Wall St dips after US September jobs miss

Noel Randewich and Devik JainReuters
Real estate and utilities were the poorest performers among 11 S&P 500 sector indexes.
Camera IconReal estate and utilities were the poorest performers among 11 S&P 500 sector indexes. Credit: NurPhoto/NurPhoto via Getty Images

The S&P 500 has ended slightly lower after data showed weaker jobs growth than expected in September, yet investors still expect the Federal Reserve to begin tapering asset purchases this year.

Comcast Corp tumbled after Wells Fargo cut its price target on the media company while Charter Communications Inc fell after Wells Fargo downgraded that cable operator to “underweight” from “overweight”.

Both companies were among the biggest drags on the S&P 500 and Nasdaq.

Real estate and utilities were the poorest performers among 11 S&P 500 sector indexes.

The S&P 500 energy sector index jumped, with oil up more than 4.0 per cent on the week as a global energy crunch has boosted prices to their highest since 2014.

Chevron and Exxon Mobil rallied and were among the companies giving the S&P 500 the greatest lift.

The Labor Department’s non-farm payrolls report showed the US economy in September created the fewest jobs in nine months as hiring dropped at schools and some businesses were short of workers.

The unemployment rate fell to 4.8 per cent from 5.2 per cent in August and average hourly earnings rose 0.6 per cent, which was more than expected.

“I think that the Federal Reserve made it very clear that they don’t need a blockbuster jobs report to taper in November,” said Kathy Lien, Managing Director at BK Asset Management in New York.

“I think the Fed remains on track.”

Futures on the federal funds rate priced in a quarter-point tightening by the Federal Reserve by November or December next year.

The S&P 500 lost 7.96 points, or 0.18 per cent, to end at 4,390.70 points, while the Nasdaq Composite lost 76.24 points, or 0.52 per cent, to 14,577.59 and the Dow Jones Industrial Average fell 13.66 points, or 0.04 per cent, to 34,741.28.

Third-quarter reporting season kicks off next week, with JPMorgan Chase and other big banks among the first to post results.
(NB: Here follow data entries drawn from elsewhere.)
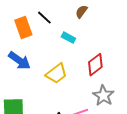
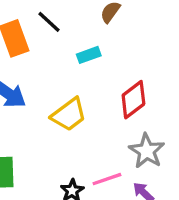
cyan rectangle: (68, 38) -> (89, 55), turned -48

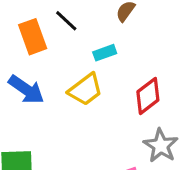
yellow trapezoid: (69, 115) -> (85, 90), moved

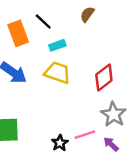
cyan rectangle: (105, 53) -> (57, 45), moved
yellow trapezoid: (85, 90) -> (57, 73), turned -124

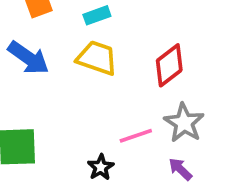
pink line: (85, 135) -> (136, 136), moved

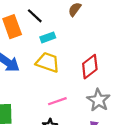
pink line: (136, 136) -> (57, 101), moved

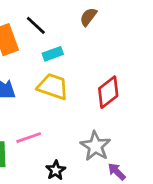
gray star: (98, 100) -> (95, 146), moved
pink line: (57, 101) -> (29, 138), moved

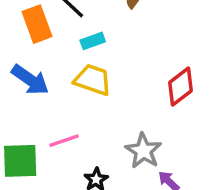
red diamond: (108, 92) -> (181, 87), moved

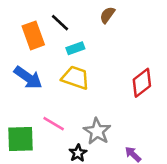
pink line: (64, 141) -> (54, 124), turned 50
gray star: (143, 151) -> (97, 131), moved

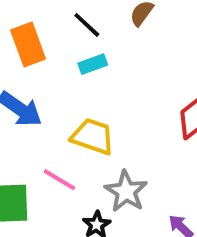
black line: (60, 23) -> (87, 25), moved
yellow trapezoid: (75, 78) -> (93, 137), moved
Investors are focused on global supply chain problems and labour shortages.

Analysts on average expect S&P 500 earnings per share for the quarter to be up almost 30 per cent, according to Refinitiv.

“I think it’s going to be a dicey earnings season,” warned Liz Young, head of investment strategy at SoFi in New York.

“If supply-chain issues are driving up costs, a company with strong pricing power can pass through those rising costs. But you can’t pass through a labour shortage if you can’t find workers to hire.”